As discussed above, the number of available floating buffers 230 needed to achieve full parallelism between the forecasting program 226 and the merge program 228 is equal to twice the number of runs to be merged (n_runs). Thus, the memory requirements to satisfy latency reduction and to provide full parallelism may be expressed as:

M=(2×n_runs)×(N×B).

The following example examines the Hitachi Deskstar 180GXP hard disk drive (Model IC35L180AVV207-I), which has the following specifications.

Hitachi Deskstar 180GXP
Hard Drive Specifications
Specification                Value
Latency average (ms)         4.17
Average seek time (ms)       8.80
Sustained data rate (MB/sec) 29 to 56

The latency average in the above hard drive specifications refers to average rotational latency, which is the amount of time required for the disk to complete half a rotation. The Hitachi Deskstar 180×P rotates at 7200 rpm, yielding an average rotational latency (r) of 4.17 ms. The average seek time is also referred to as average positional latency (s). Using the smaller value of the specified sustained data rate range, 29 MB/s, yields a transfer rate (ρ) of 30,408,704 bytes per second (with 1 MB=2²⁰ bytes). The derived parameters of the Hitachi Deskstar 180GXP hard drive are as follows:

Hitachi Deskstar 180GXP
Derived Hardware Parameters
Parameter                Value
Positional latency (s)   0.00417
Rotational Latency (r)   0.00880
Disk Latency (L = s + r) 0.01297
Disk transfer rate (ρ)   30,408,704

For the purposes of this example, assume that a 128 MB data set is being sorted using 32 MB of random access memory. Further assume that the first phase of the external sorting process (e.g., the creation of the sorted runs) resulted in 4 sorted runs of 64 KB blocks. Then, if a percentage latency cap, Q, of 10% is desired, the sorting dimensions are as follows.

Sorting Dimensions
Dimension                     Value
File size (bytes) (F)         134,217,728
Block size (bytes) (B)        65,536
Number of sorted runs (nruns) 4
Percentage latency cap (Q)    10%

Using these parameters, the number of blocks 232 per floating buffer 231 that will satisfy a 10% latency cap (Q) may be determined, as follows.

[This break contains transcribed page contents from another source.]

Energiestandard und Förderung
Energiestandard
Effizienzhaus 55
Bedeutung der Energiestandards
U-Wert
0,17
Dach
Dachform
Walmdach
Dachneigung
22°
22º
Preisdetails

$N=\lceil \frac{\rho L\left(\frac{100}{Q}-1\right)}{B}\rceil =\lceil \frac{30408704\times 0.01297\left(\frac{100}{10}-1\right)}{65536}\rceil =55.$

With reference now to FIGS. 3A-3C, a block diagram is provided to illustrate an example operation of a data sorting system. FIG. 3A illustrates an example of sorted runs stored in a data storage device. FIG. 3B illustrates the operation of a forecasting program and a merge program during a merge. FIG. 3C illustrates the operation of a forecasting program to replace floating buffers depleted by a merge program during the merge. This example illustrates just one of many ways to implement a merge program and a forecast program. In this example, merge operations and forecast operations are respectively performed by a merge thread 302 and a forecast thread 300 in a multi-thread environment.

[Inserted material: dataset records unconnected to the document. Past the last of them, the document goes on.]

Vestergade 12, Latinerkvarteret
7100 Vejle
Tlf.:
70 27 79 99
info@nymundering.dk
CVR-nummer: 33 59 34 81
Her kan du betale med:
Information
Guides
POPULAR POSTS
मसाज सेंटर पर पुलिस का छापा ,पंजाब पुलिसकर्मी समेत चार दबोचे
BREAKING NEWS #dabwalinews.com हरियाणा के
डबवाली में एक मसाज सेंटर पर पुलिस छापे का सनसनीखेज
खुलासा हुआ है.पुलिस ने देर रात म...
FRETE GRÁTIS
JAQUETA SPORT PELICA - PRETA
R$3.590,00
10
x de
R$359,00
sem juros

With reference first to FIG. 3A, a stored file is illustrated that includes five sorted runs 320 (R-1 through R-5). The sorted runs 320 include a plurality of data blocks 322 that store the sorted data records. The range of key values for the data records 324 stored in each of the data blocks 322 are shown in FIG. 3A. For example, the first data block 322 in the first sorted run (R-1) includes sorted data records 324 having key values starting at 35 and ending at 80.

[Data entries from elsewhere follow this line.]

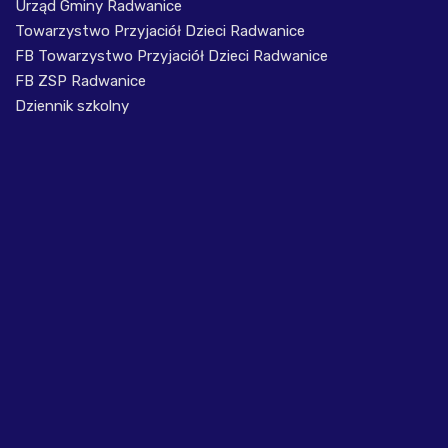
Urząd Gminy Radwanice
Towarzystwo Przyjaciół Dzieci Radwanice
FB Towarzystwo Przyjaciół Dzieci Radwanice
FB ZSP Radwanice
Dziennik szkolny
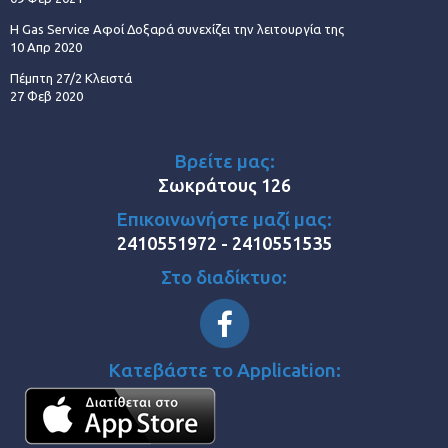
Η Gas Service Αφοί Δοξαρά συνεχίζει την λειτουργία της
10 Απρ 2020
Πέμπτη 27/2 Κλειστά
27 Φεβ 2020
Βρείτε μας:
Σωκράτους 126
Επικοινωνήστε μαζί μας:
2410551972 - 2410551535
Στο διαδίκτυο:
Κατεβάστε το Application:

With reference now to FIG. 3B, a merge program loads blocks 322 from each run 320 into an initial set of floating buffers 330. The floating buffers 330 in this example each include three blocks 332. Thus, the first three blocks 322 from each run 320 are loaded into an initial set of buffers (labeled a-e). The blocks of data 332 within a buffer are referred to herein as a block tuple. For convenience, only the last key value in each block tuple is shown in the diagram. Once the initial set of buffers (a-e) is loaded, the merge thread 302 begins comparing the data records in the buffers (a-e) to generate the sorted output 303.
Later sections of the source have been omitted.